Saturday 22 May 2010

A lick of paint

We've been having a house painting party which explains the silence on this blog for the past two weeks!
The scaffolding tower is erected
Robin gives the house the brush off!
 some of the painting team try on their painting outfits!
while others play on the scaffolding!
Once the primer had been re-applied, (re-applied, because we left it too long the first time round before painting) the serious work of painting the house gets underway.
We were twelve people sharing two houses. We rented Tigh na Alt  along the lane, highly recommended as a holiday cottage (we stayed there for six months when we first came to Letters)
 Em and Dan, baby Olek and Em's Dad Peter stayed there and Jo and sometimes Ollie and Robin.
and Peter cooked a wonderfully tasty curry for us one evening. Em would want me to say that Dan doesn't normally look like this - he's really very handsome, just overwhelmed with the curry - as we all were.
With so many painters we needed a foreman. Olek fitted the bill. He liked the occasional pint and had a very fine way of showing disapproval if the painting failed to meet his exacting standards
But he allowed tea breaks. Pauline and Michael sitting with our kids and Peter came all the way from warm sunny Surrey to help with the painting 
 Occasionally the foreman grew tired of overseeing the days painting and wanted time out to look at his frog book
 and bit by bit the house transforms, and while local opinion had been very much against painting the house white I think this will look good, antique white with white door and window surrounds
Myles as always was marvellous and just kept on painting.
Dan paints the very last bit of bare wood with this tiny roller!
And we celebrate, although one of the team, Pauline's husband Michael, is having a lie down - exhaustion I expect.
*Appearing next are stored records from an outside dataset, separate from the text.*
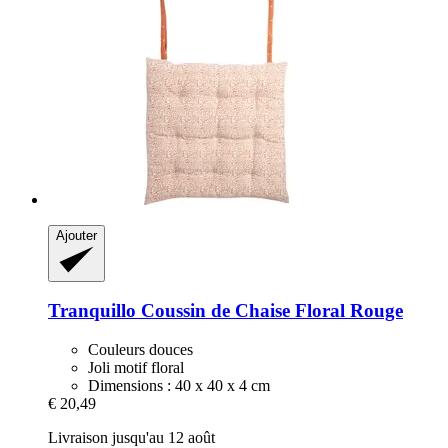
Ajouter
Tranquillo
Coussin de Chaise Floral Rouge
Couleurs douces
Joli motif floral
Dimensions : 40 x 40 x 4 cm
€ 20,49
Livraison jusqu'au 12 août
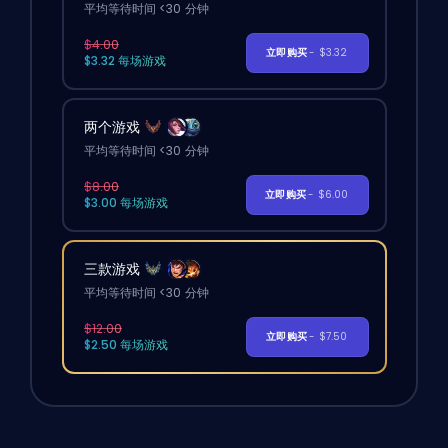
平均等待时间 <30 分钟
$4.00
立即购买
- $3.32
$3.32 每场游戏
两个游戏
平均等待时间 <30 分钟
$8.00
立即购买
- $6.00
$3.00 每场游戏
三款游戏
平均等待时间 <30 分钟
$12.00
立即购买
- $7.50
$2.50 每场游戏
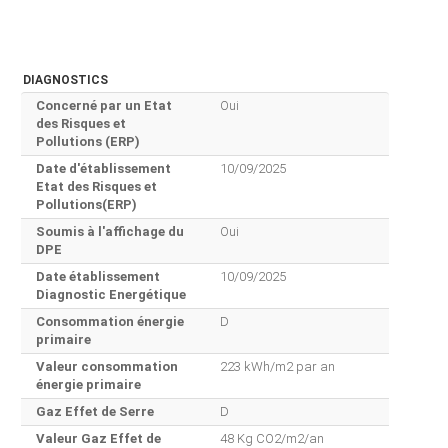
DIAGNOSTICS
Concerné par un Etat
Oui
des Risques et
Pollutions (ERP)
Date d'établissement
10/09/2025
Etat des Risques et
Pollutions(ERP)
Soumis à l'affichage du
Oui
DPE
Date établissement
10/09/2025
Diagnostic Energétique
Consommation énergie
D
primaire
Valeur consommation
223 kWh/m2 par an
énergie primaire
Gaz Effet de Serre
D
Valeur Gaz Effet de
48 Kg CO2/m2/an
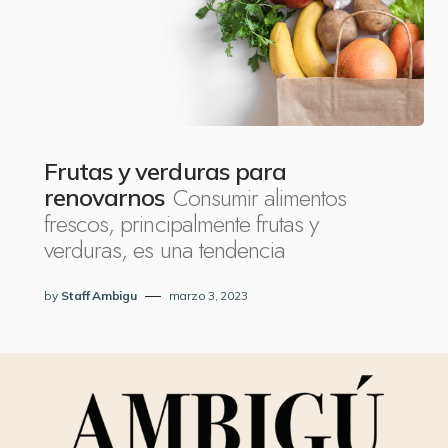
Frutas y verduras para
Consumir alimentos
renovarnos
frescos, principalmente frutas y
verduras, es una tendencia
by
Staff Ambigu
marzo 3, 2023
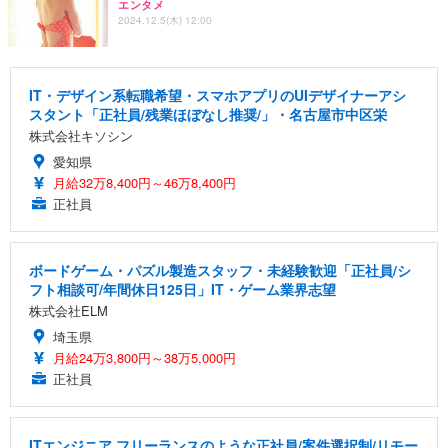
エンタメ
2024.12.5(木) 12:00
IT・デザイン系転職希望・スマホアプリのUIデザイナーアシ
スタント「正社員/残業ほぼなし推奨/」・名古屋市中区栄
株式会社キソシン
愛知県
月給32万8,400円～46万8,400円
正社員
ボードゲーム・パズル製造スタッフ・未経験歓迎「正社員/シ
フト相談可/年間休日125日」IT・ゲーム業界志望
株式会社ELM
埼玉県
月給24万3,800円～38万5,000円
正社員
ITエンジニア フリーランスのような正社員/案件選択制/リモー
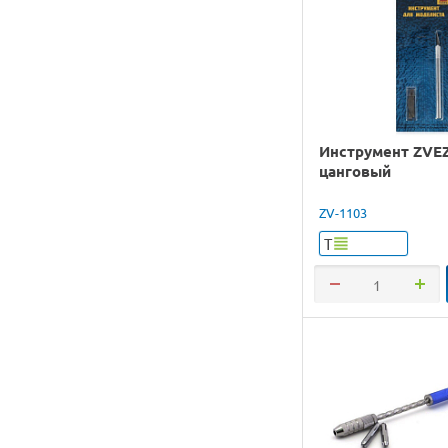
Инструмент ZVE
цанговый
ZV-1103
Т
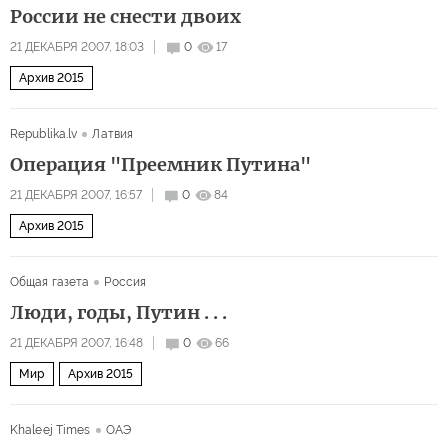
России не снести двоих
21 ДЕКАБРЯ 2007, 18:03
0
17
Архив 2015
Republika.lv
Латвия
Операция "Преемник Путина"
21 ДЕКАБРЯ 2007, 16:57
0
84
Архив 2015
Общая газета
Россия
Люди, годы, Путин . . .
21 ДЕКАБРЯ 2007, 16:48
0
66
Мир
Архив 2015
Khaleej Times
ОАЭ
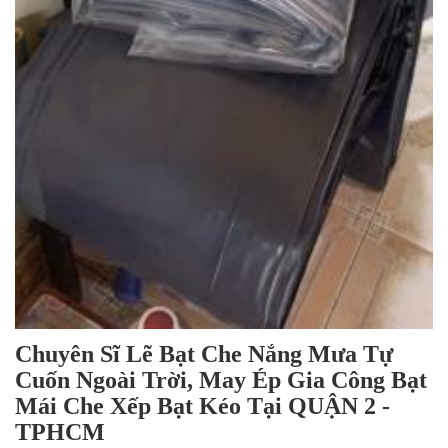
Chuyên Sĩ Lẽ Bạt Che Nắng Mưa Tự
Cuốn Ngoài Trời, May Ép Gia Công Bạt
Mái Che Xếp Bạt Kéo Tại QUẬN 2 -
TPHCM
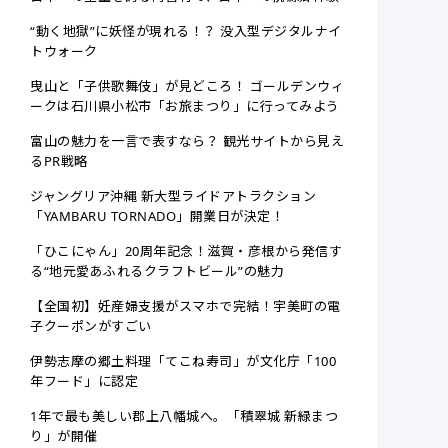
“動く地獄”に妖怪が現れる！？ 没入型デジタルナイ
トウォーク
曳山と「子供歌舞伎」が見どころ！ ゴールデンウィ
ークは石川県小松市「お旅まつり」に行ってみよう
富山の魅力を一言で表すなら？ 観光サイトから見え
るPR戦略
ジャングリア沖縄 新大型ライドアトラクション
「YAMBARU TORNADO」開業日が決定！
「ひこにゃん」20周年記念！滋賀・彦根から発信す
る“地元愛あふれるクラフトビール”の魅力
【全国初】妊産婦支援がスマホで完結！宇美町の電
子クーポンがすごい
伊勢志摩の郷土料理「てこね寿司」が文化庁「100
年フード」に認定
1年で最も美しい郡上八幡城へ。「積翠城 新緑まつ
り」が開催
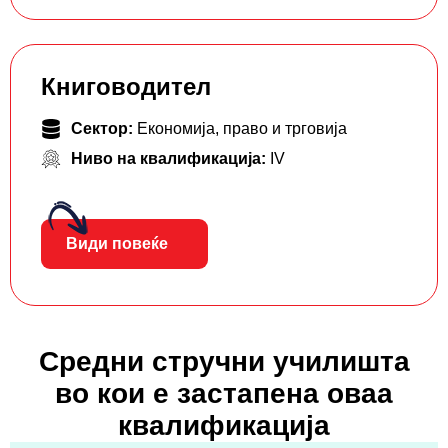
Книговодител
Сектор:
Економија, право и трговија
Ниво на квалификација:
IV
Види повеќе
Средни стручни училишта
во кои е застапена оваа
квалификација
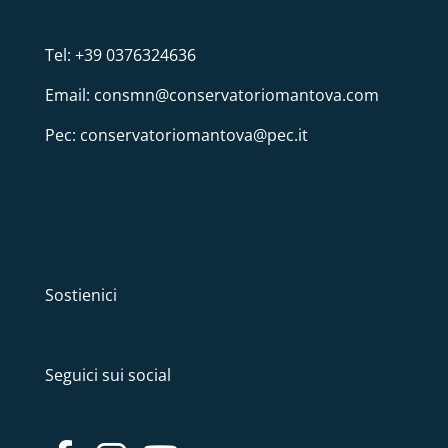
Tel: +39 0376324636
Email: consmn@conservatoriomantova.com
Pec: conservatoriomantova@pec.it
Sostienici
Seguici sui social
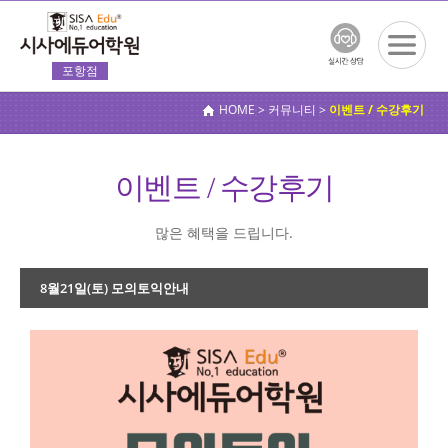
포항점
전체메
뉴보기
HOME > 커뮤니티 >
이벤트 / 수강후기
이벤트 / 수강후기
많은 혜택을 드립니다.
8월21일(토) 모의토익안내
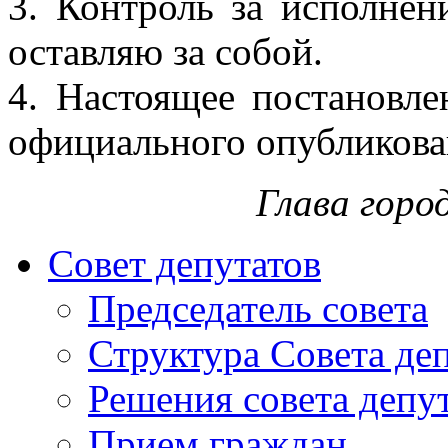
3. Контроль за исполнен
оставляю за собой.
4. Настоящее постановле
официального опубликова
Глава горо
Совет депутатов
Председатель совета
Структура Совета де
Решения совета депу
Прием граждан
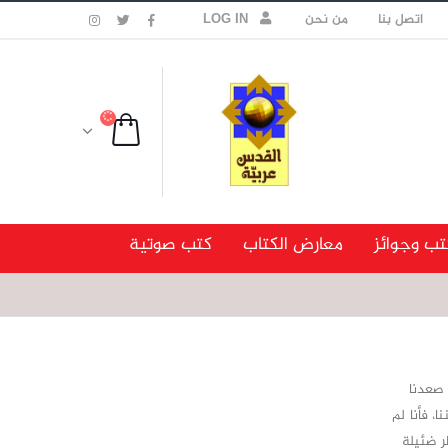
اتصل بنا
من نحن
LOG IN
تب وجوائز
معارض الكتاب
كتب صوتية
 صعدنا
، فأنا لم
ر ضئيلة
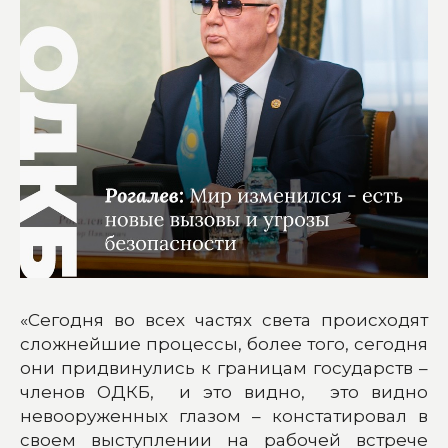
«Сегодня во всех частях света происходят
сложнейшие процессы, более того, сегодня
они придвинулись к границам государств –
членов ОДКБ, и это видно, это видно
невооруженных глазом – констатировал в
своем выступлении на рабочей встрече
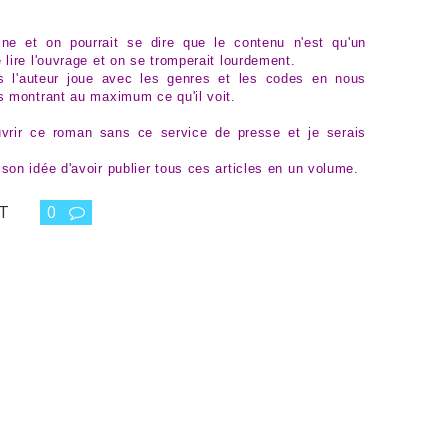
ne et on pourrait se dire que le contenu n'est qu'un
 lire l'ouvrage et on se tromperait lourdement.
les l'auteur joue avec les genres et les codes en nous
us montrant au maximum ce qu'il voit.
ouvrir ce roman sans ce service de presse et je serais
 son idée d'avoir publier tous ces articles en un volume.
RT
0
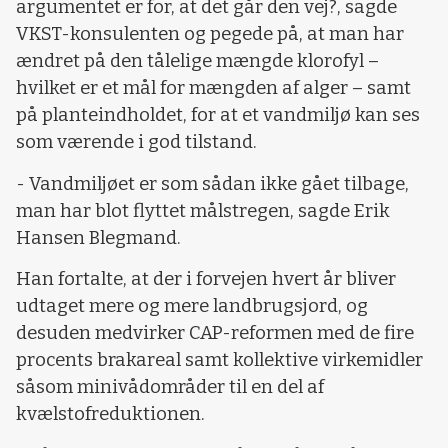
argumentet er for, at det går den vej?, sagde
VKST-konsulenten og pegede på, at man har
ændret på den tålelige mængde klorofyl –
hvilket er et mål for mængden af alger – samt
på planteindholdet, for at et vandmiljø kan ses
som værende i god tilstand.
- Vandmiljøet er som sådan ikke gået tilbage,
man har blot flyttet målstregen, sagde Erik
Hansen Blegmand.
Han fortalte, at der i forvejen hvert år bliver
udtaget mere og mere landbrugsjord, og
desuden medvirker CAP-reformen med de fire
procents brakareal samt kollektive virkemidler
såsom minivådområder til en del af
kvælstofreduktionen.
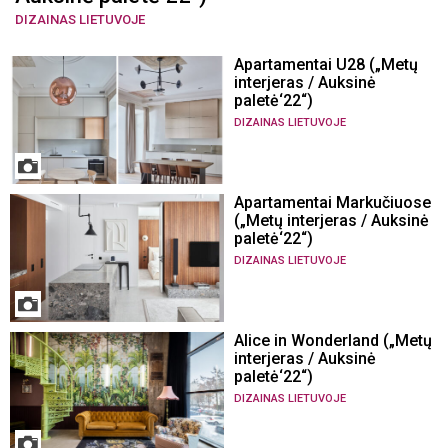
DIZAINAS LIETUVOJE
Apartamentai U28 („Metų
interjeras / Auksinė
paletė‘22“)
DIZAINAS LIETUVOJE
Apartamentai Markučiuose
(„Metų interjeras / Auksinė
paletė‘22“)
DIZAINAS LIETUVOJE
Alice in Wonderland („Metų
interjeras / Auksinė
paletė‘22“)
DIZAINAS LIETUVOJE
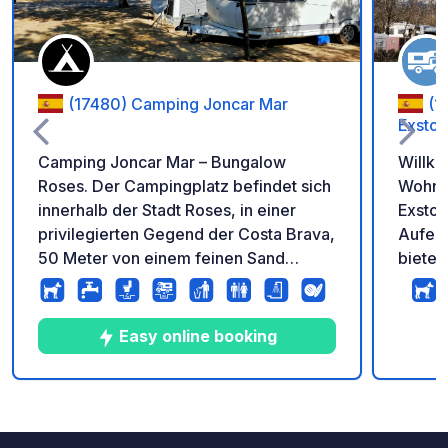
(17480) Camping Joncar Mar
(1
Exsto
Camping Joncar Mar – Bungalow
Willk
Roses. Der Campingplatz befindet sich
Wohnmo
innerhalb der Stadt Roses, in einer
Exstoso! Ihr sicherer und ko
privilegierten Gegend der Costa Brava,
Aufenth
50 Meter von einem feinen Sand
bieten
Strand. Ob im Caravan oder im Zelt –
große
bergseitig oder seeseitig – bei uns sind
bis zu
Sie in bester Gesellschaft. Der
teilwe
Easy online booking
Camping Joncar Mar hatt einfach alles,
Sicherhei
damit sich ihre Familie rund um die Uhr
ist ko
wohlfühlt. Ganzjährig geöffnet.
und nachts
10
362
3.4
★
Fotos
Kommentare
Bewertung
dem G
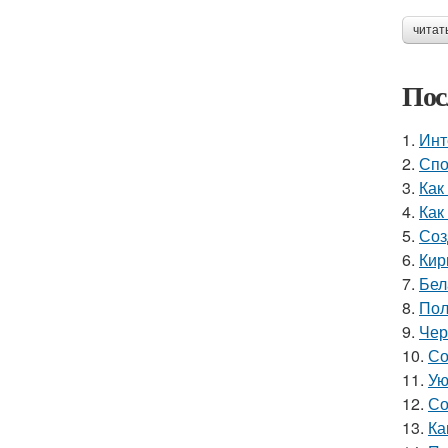
читат
Пос
1.
Инт
2.
Спо
3.
Как
4.
Как
5.
Соз
6.
Кир
7.
Бел
8.
Пол
9.
Чер
10.
Со
11.
Ую
12.
Со
13.
Ка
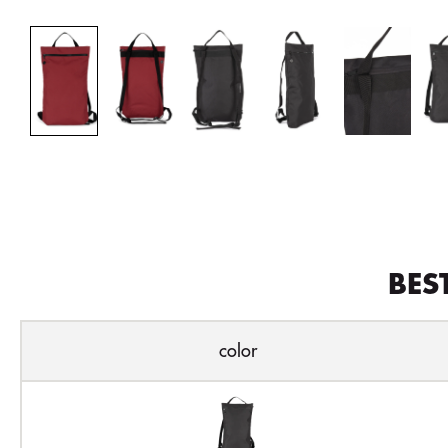
BES
color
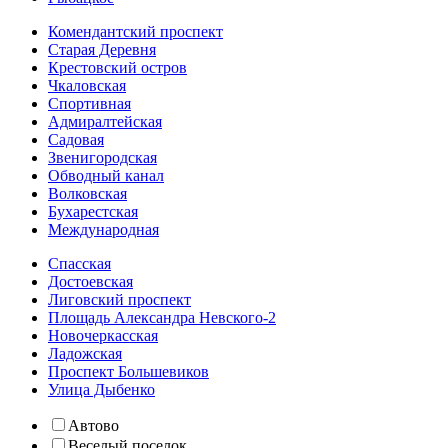
Комендантский проспект
Старая Деревня
Крестовский остров
Чкаловская
Спортивная
Адмиралтейская
Садовая
Звенигородская
Обводный канал
Волковская
Бухарестская
Международная
Спасская
Достоевская
Лиговский проспект
Площадь Александра Невского-2
Новочеркасская
Ладожская
Проспект Большевиков
Улица Дыбенко
Автово
Веселый поселок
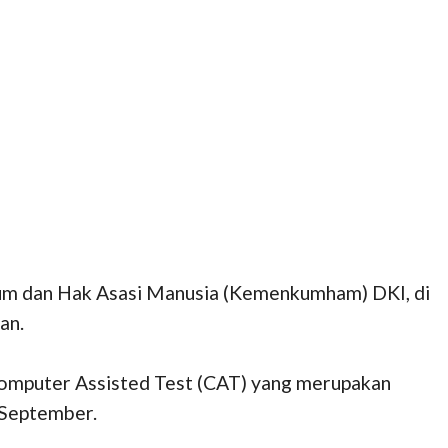
um dan Hak Asasi Manusia (Kemenkumham) DKI, di
an.
Computer Assisted Test (CAT) yang merupakan
 September.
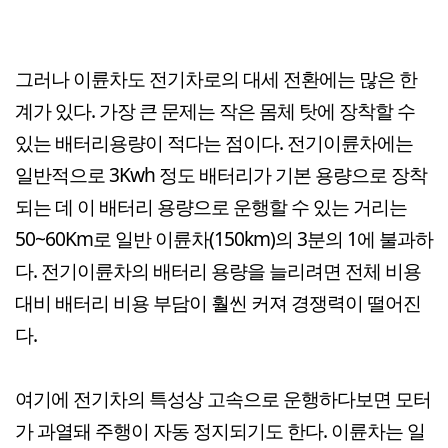
그러나 이륜차도 전기차로의 대세 전환에는 많은 한
계가 있다. 가장 큰 문제는 작은 몸체 탓에 장착할 수
있는 배터리용량이 적다는 점이다. 전기이륜차에는
일반적으로 3Kwh 정도 배터리가 기본 용량으로 장착
되는 데 이 배터리 용량으로 운행할 수 있는 거리는
50~60Km로 일반 이륜차(150km)의 3분의 1에 불과하
다. 전기이륜차의 배터리 용량을 늘리려면 전체 비용
대비 배터리 비용 부담이 훨씬 커져 경쟁력이 떨어진
다.
여기에 전기차의 특성상 고속으로 운행하다보면 모터
가 과열돼 주행이 자동 정지되기도 한다. 이륜차는 일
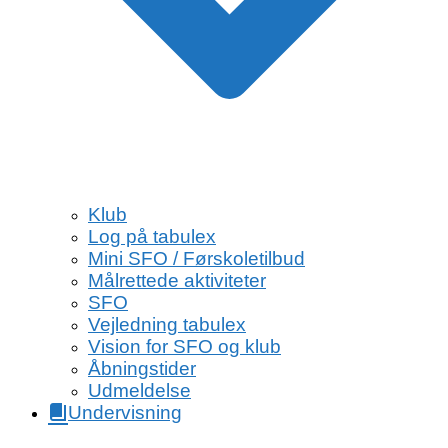
Klub
Log på tabulex
Mini SFO / Førskoletilbud
Målrettede aktiviteter
SFO
Vejledning tabulex
Vision for SFO og klub
Åbningstider
Udmeldelse
Undervisning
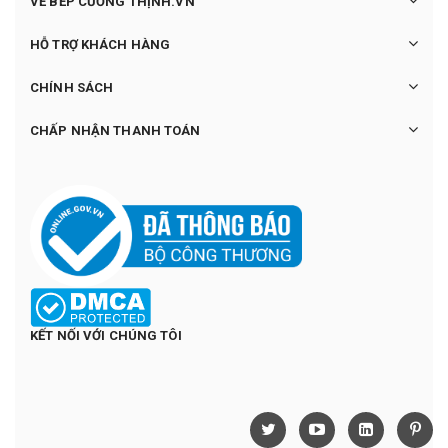
VỀ BẾP CƯỜNG THỊNH.VN
HỖ TRỢ KHÁCH HÀNG
CHÍNH SÁCH
CHẤP NHẬN THANH TOÁN
KẾT NỐI VỚI CHÚNG TÔI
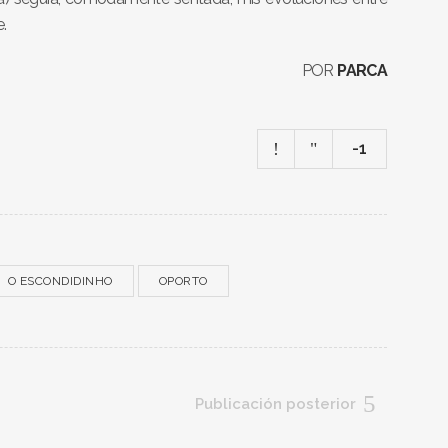
.
POR
PARCA
-1
O ESCONDIDINHO
OPORTO
Publicación posterior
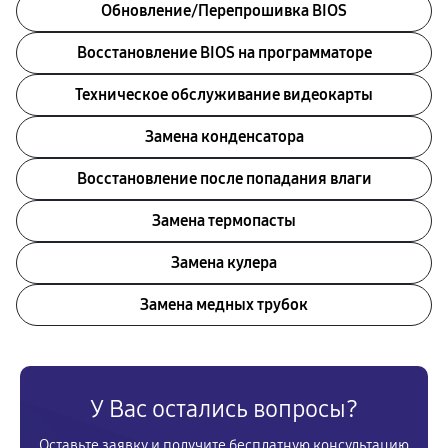
Обновление/Перепрошивка BIOS
Восстановление BIOS на программаторе
Техническое обслуживание видеокарты
Замена конденсатора
Восстановление после попадания влаги
Замена термопасты
Замена кулера
Замена медных трубок
У Вас остались вопросы?
Оставьте заявку и получите бесплатную консультацию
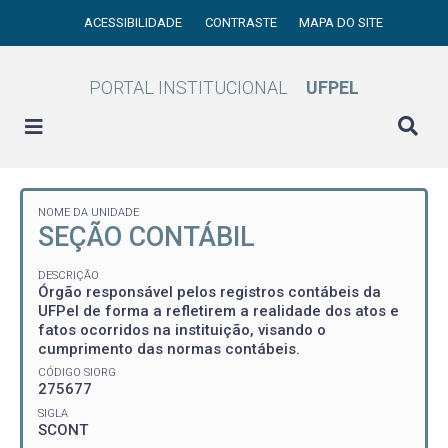
ACESSIBILIDADE
CONTRASTE
MAPA DO SITE
PORTAL INSTITUCIONAL
UFPEL
NOME DA UNIDADE
SEÇÃO CONTÁBIL
DESCRIÇÃO
Órgão responsável pelos registros contábeis da
UFPel de forma a refletirem a realidade dos atos e
fatos ocorridos na instituição, visando o
cumprimento das normas contábeis.
CÓDIGO SIORG
275677
SIGLA
SCONT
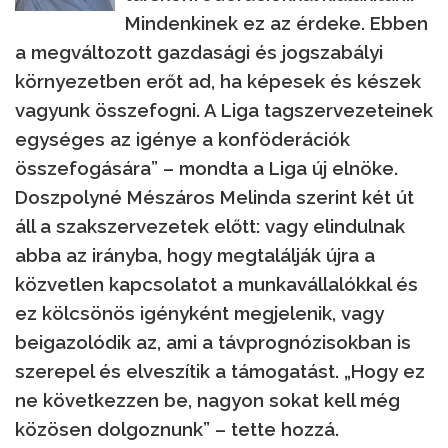
Mindenkinek ez az érdeke. Ebben
a megváltozott gazdasági és jogszabályi
környezetben erőt ad, ha képesek és készek
vagyunk összefogni. A Liga tagszervezeteinek
egységes az igénye a konföderációk
összefogására” – mondta a Liga új elnöke.
Doszpolyné Mészáros Melinda szerint két út
áll a szakszervezetek előtt: vagy elindulnak
abba az irányba, hogy megtalálják újra a
közvetlen kapcsolatot a munkavállalókkal és
ez kölcsönös igényként megjelenik, vagy
beigazolódik az, ami a távprognózisokban is
szerepel és elveszítik a támogatást. „Hogy ez
ne következzen be, nagyon sokat kell még
közösen dolgoznunk” – tette hozzá.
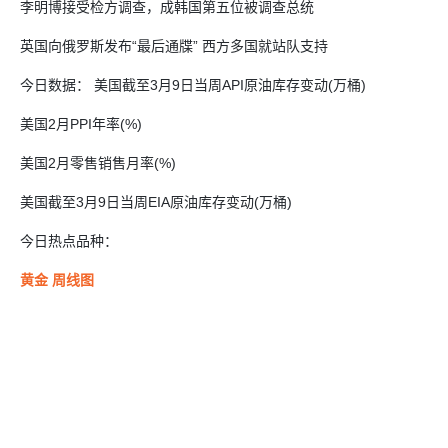
李明博接受检方调查，成韩国第五位被调查总统
英国向俄罗斯发布“最后通牒” 西方多国就站队支持
今日数据： 美国截至3月9日当周API原油库存变动(万桶)
美国2月PPI年率(%)
美国2月零售销售月率(%)
美国截至3月9日当周EIA原油库存变动(万桶)
今日热点品种：
黄金 周线图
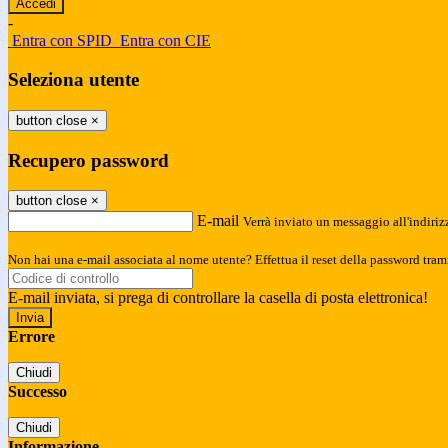
-
Entra con SPID
Entra con CIE
Seleziona utente
button close
×
Recupero password
button close
×
E-mail
Verrà inviato un messaggio all'indirizz
Non hai una e-mail associata al nome utente? Effettua il reset della password tram
E-mail inviata, si prega di controllare la casella di posta elettronica!
Errore
Chiudi
Successo
Chiudi
Informazione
Anyway the foreman looks happy - I think! And I would just like to say a huge 'Thank You' to everyone who gave up a week to come and help paint our house
four lads admire their work, though I'm not sure what the fourth lad is admiring!
As a treat, and because it coincided with my birthday we took the foreman to the beach last Saturday once all the painting was finished.
I think he enjoyed it,  but it was cold wet and windy - the warm spell in the south hadn't quite arrived here at that point, but at least he didn't have to inspect walls and door surrounds, cutting in, and glossing up!
And the house looks lovely
And now it's on to the next job!

Thursday 6 May 2010

Down town

Today I went into UllapooI to vote. Will it make a difference?
I hope so.
The village hall had transformed into the polling station. The last time I was here was for the Christmas craft fair.
Either way it had that typical unhurried Ullapool feel about it!
Suddenly a rush of voters, although the lady with the push chair 
was only passing by.
I met two ladies from Letters when out, and thought how nice it feels to meet friends when in town (so to speak!)
And thought this really is home now

Monday 3 May 2010


It's been a while since we did this. In fact it's only the second time since we moved here that I've been out in the canoe. The first was not long after we'd arrived in Ullapool

First thing the weather looked promising.
We set off. The canoe is 17ft long. Niels knows real joy paddling about in boats
Here he is in a former life! When we lived in the gentle south and had the Basingstoke canal running along at the bottom of our Surrey garden
This couldn't be more different
gentle surrey canal bank 
towering lochbroom rock face. The tide difference is huge. Seaweed and mussels clung to the rocks high above our heads.
Bridge ahead.
Cormorants ahead - oh no - my mistake, just some ancient tree remains pretending to look like cormorants.
We pulled up on the opposite shore and I saw my first
violets of spring.
I couldn't get a photo but we also saw two great black-backed gulls. They were enormous. They were by the shore at the edge of the loch. Large heavily built birds with strong contrasting black and white plumage. Fiercely predatory and dominant over all other gulls.
It was getting cold and the breeze had turned into a wind blowing across the front of the boat. We paddled on the spot for about an hour until bit by bit the garden came into view. We climbed the hill and home to a warm fire and supper, feeling just ever so slightly achy!